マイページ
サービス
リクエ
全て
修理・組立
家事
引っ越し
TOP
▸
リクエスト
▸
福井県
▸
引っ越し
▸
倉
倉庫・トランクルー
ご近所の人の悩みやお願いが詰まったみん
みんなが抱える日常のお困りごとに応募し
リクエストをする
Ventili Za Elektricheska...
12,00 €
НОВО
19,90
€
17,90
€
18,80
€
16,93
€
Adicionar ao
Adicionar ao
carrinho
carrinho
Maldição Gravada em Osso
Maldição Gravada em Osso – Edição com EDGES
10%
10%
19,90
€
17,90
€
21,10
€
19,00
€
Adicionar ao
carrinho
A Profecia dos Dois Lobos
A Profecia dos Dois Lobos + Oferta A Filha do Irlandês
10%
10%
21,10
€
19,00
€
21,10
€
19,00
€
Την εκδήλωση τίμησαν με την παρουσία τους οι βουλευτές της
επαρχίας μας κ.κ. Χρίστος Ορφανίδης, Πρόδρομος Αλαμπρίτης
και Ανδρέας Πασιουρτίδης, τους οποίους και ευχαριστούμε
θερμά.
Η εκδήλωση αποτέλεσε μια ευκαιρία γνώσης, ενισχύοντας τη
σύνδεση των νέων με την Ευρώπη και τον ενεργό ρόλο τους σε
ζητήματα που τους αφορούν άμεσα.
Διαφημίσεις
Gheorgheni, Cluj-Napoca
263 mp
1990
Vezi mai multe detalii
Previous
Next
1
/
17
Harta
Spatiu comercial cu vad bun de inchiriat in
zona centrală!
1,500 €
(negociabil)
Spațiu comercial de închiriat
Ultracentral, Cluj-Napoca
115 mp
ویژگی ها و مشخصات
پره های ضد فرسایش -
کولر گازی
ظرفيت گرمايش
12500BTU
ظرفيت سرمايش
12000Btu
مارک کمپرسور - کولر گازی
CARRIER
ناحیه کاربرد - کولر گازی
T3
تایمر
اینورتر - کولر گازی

⁂

Where a line of the material above holds the string "τους", copy that line.

Την εκδήλωση τίμησαν με την παρουσία τους οι βουλευτές της
και Ανδρέας Πασιουρτίδης, τους οποίους και ευχαριστούμε
σύνδεση των νέων με την Ευρώπη και τον ενεργό ρόλο τους σε
ζητήματα που τους αφορούν άμεσα.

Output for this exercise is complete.